The records>

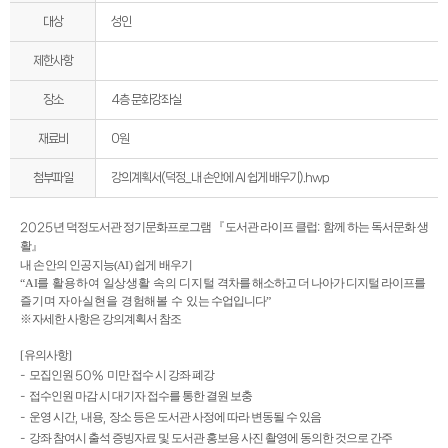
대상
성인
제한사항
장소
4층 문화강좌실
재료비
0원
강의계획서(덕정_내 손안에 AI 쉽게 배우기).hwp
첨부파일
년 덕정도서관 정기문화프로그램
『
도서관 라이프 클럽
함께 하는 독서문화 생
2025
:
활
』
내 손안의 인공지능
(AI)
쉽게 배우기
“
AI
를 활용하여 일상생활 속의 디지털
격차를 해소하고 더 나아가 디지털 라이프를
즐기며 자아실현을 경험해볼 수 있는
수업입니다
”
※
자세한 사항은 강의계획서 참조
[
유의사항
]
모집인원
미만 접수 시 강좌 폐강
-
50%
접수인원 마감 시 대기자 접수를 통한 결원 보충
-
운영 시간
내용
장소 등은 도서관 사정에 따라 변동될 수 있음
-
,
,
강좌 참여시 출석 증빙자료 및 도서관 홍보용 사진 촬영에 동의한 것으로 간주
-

...

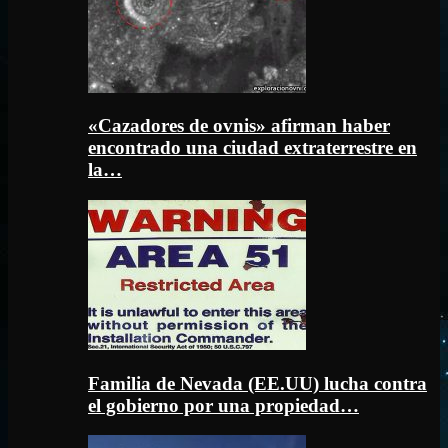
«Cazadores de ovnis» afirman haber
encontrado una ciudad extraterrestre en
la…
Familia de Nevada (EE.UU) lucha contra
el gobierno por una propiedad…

What you will do>
Throughout the records above, find the lines in which the word "강의계획서" appears and return them.

Answer to the exercise>
강의계획서(덕정_내 손안에 AI 쉽게 배우기).hwp
자세한 사항은 강의계획서 참조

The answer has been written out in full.